Stanley Pasarell
- Full name: Stanley Juan Pasarell
- Country (sports): Puerto Rico
- Born: February 11, 1948 (age 77) Santurce, San Juan
- Height: 6 ft 1 in (185 cm)

Singles
- Career record: 5–16
- Highest ranking: No. 270 (Nov 6, 1974)

Grand Slam singles results
- French Open: Q1 (1972)
- Wimbledon: Q1 (1972)
- US Open: 2R (1967, 1970)

Medal record
Central American and Caribbean Games
| Silver medal – second place | 1966 San Juan | Men's singles |
| Silver medal – second place | 1966 San Juan | Men's doubles |
| Silver medal – second place | 1966 San Juan | Mixed doubles |

= Stanley Pasarell =

Puerto Rican professional tennis player (born 1948)

Stanley Juan Pasarell (born February 11, 1948) is a Puerto Rican former professional tennis player.

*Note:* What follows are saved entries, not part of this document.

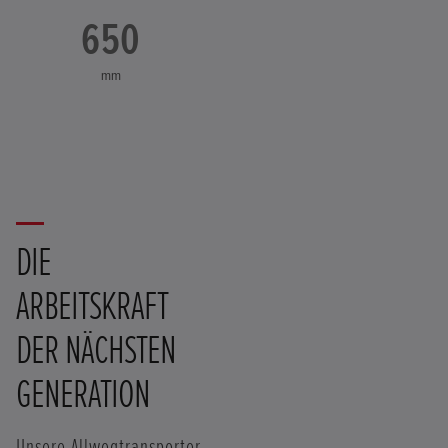
650
mm
DIE
ARBEITSKRAFT
DER NÄCHSTEN
GENERATION
Unsere Allwegtransporter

Born into a famous Puerto Rican tennis family in San Juan, Pasarell was the 14 and under Orange Bowl champion in 1962 and played collegiate tennis for Stanford University. He is the younger brother of Charlie Pasarell.

Pasarell was singles runner-up to Rafael Osuna at the 1966 Central American and Caribbean Games and won two further silver medals in doubles. He competed in the demonstration event at the 1968 Summer Olympics.